## EXERCISE MATERIALS
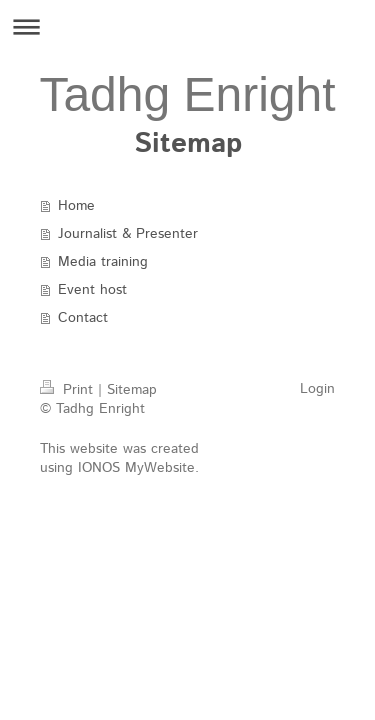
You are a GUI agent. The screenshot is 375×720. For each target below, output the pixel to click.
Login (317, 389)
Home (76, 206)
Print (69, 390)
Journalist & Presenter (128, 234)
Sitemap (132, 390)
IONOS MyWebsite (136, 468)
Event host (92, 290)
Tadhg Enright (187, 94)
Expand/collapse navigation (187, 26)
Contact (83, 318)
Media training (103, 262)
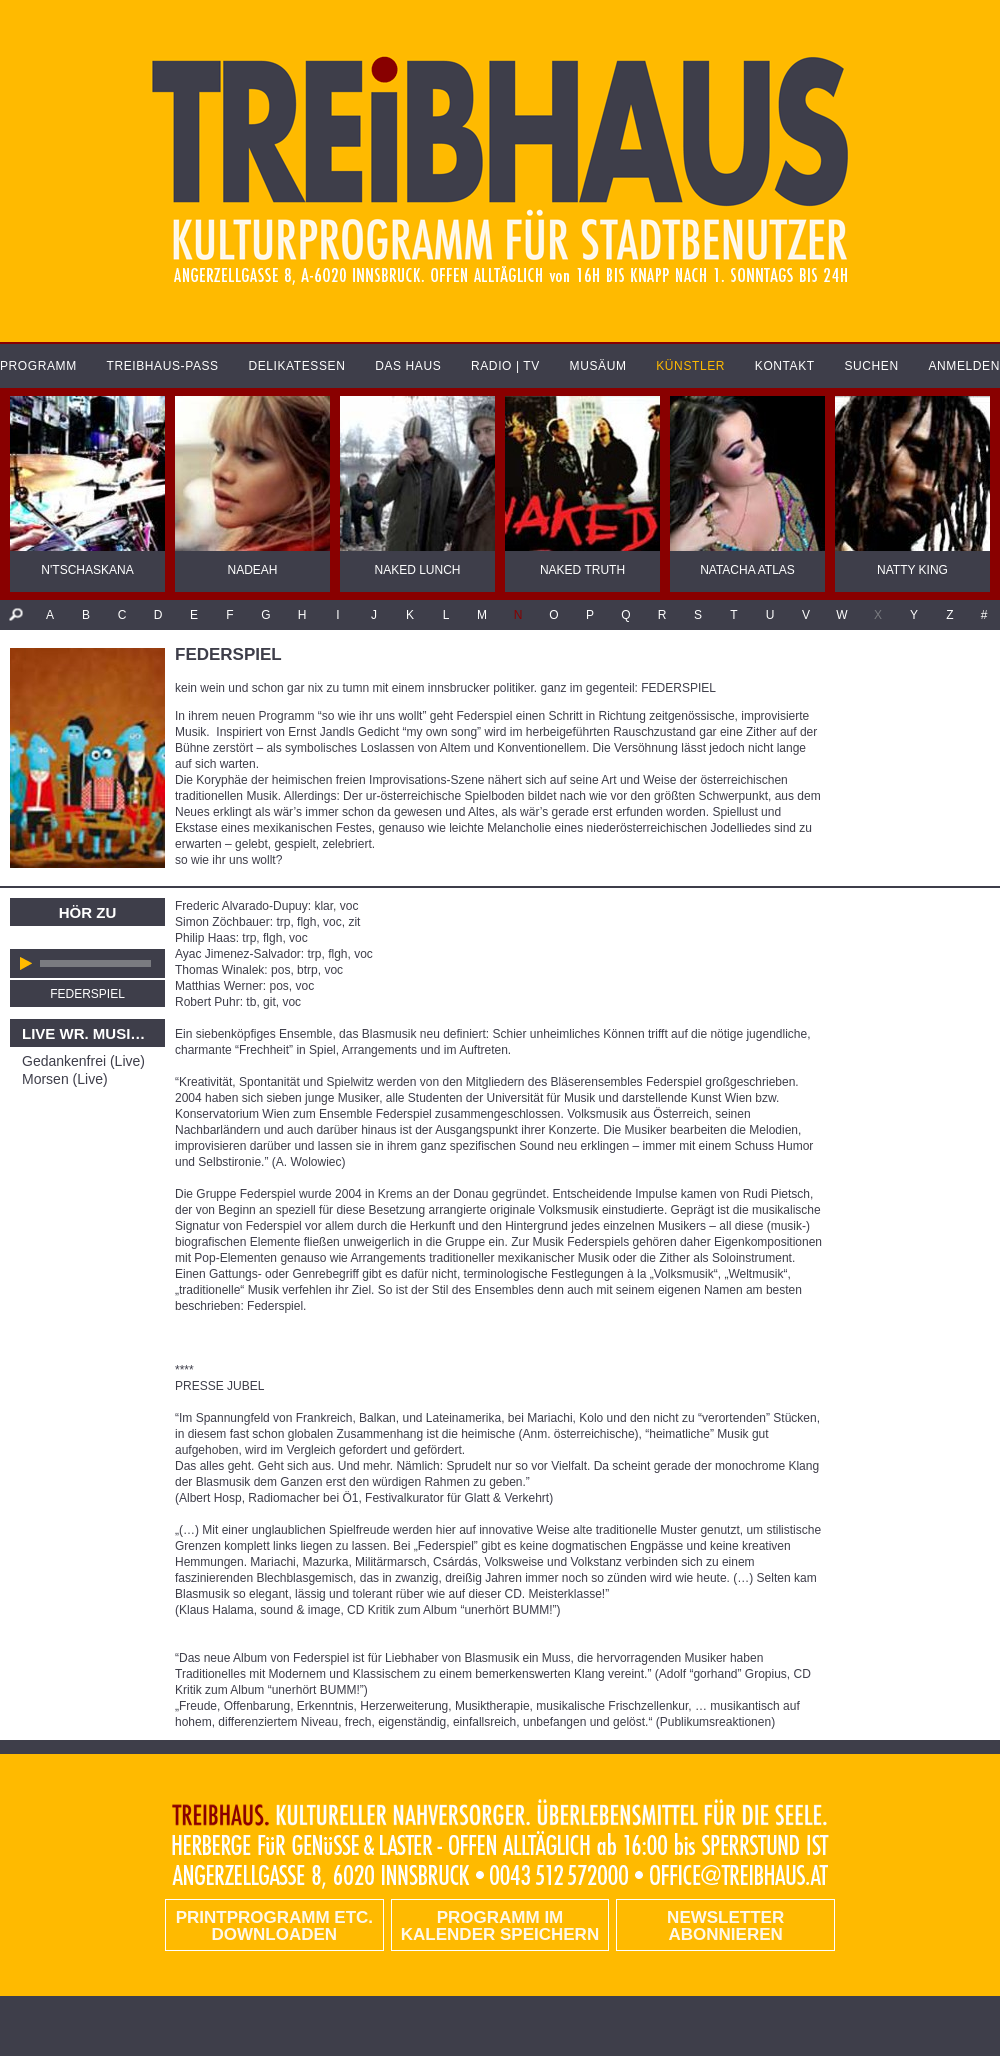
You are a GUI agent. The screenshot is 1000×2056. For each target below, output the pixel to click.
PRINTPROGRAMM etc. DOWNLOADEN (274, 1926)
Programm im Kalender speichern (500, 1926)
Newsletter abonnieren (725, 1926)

* * *

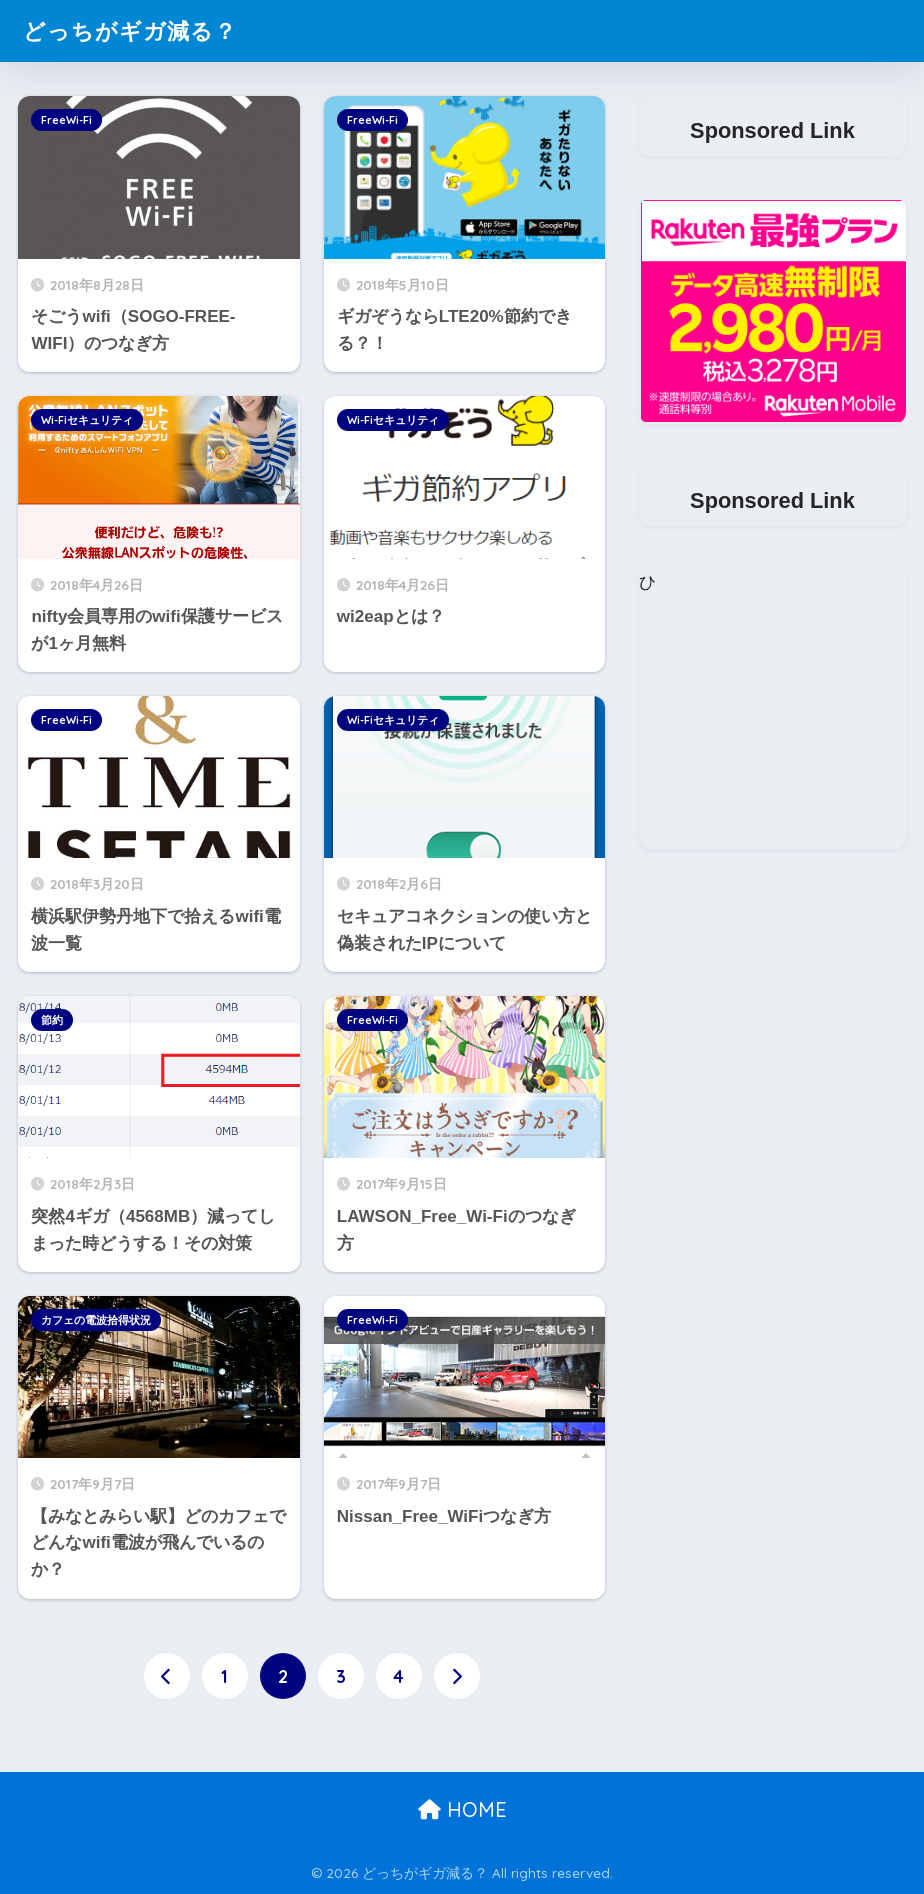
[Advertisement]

--

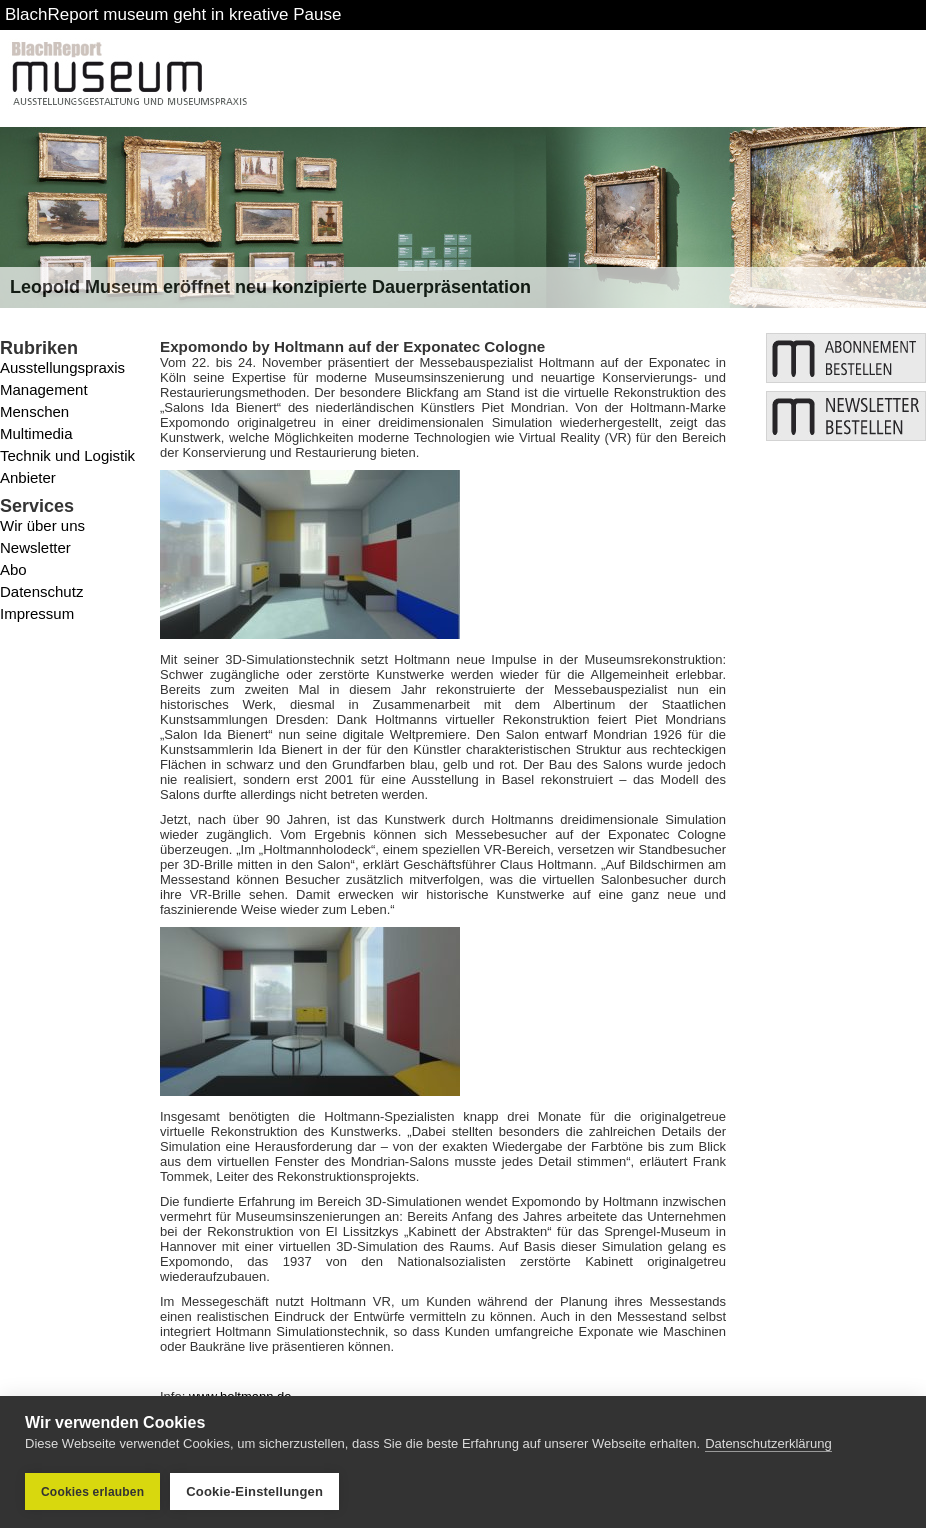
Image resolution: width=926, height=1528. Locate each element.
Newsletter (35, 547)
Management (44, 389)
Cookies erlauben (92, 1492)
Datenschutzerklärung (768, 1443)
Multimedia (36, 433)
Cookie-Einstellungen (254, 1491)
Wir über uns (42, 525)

## EXERCISE BRIEF
Locate the string "agent" in the listing above and copy every line where it occurs.

## OUTPUT OF THE EXERCISE
You are a GUI agent. The screenshot is 375×720. For each target below, output the pixel to click.
You are a GUI agent. The screenshot is 1000×2056. For each target below, output the pixel to click.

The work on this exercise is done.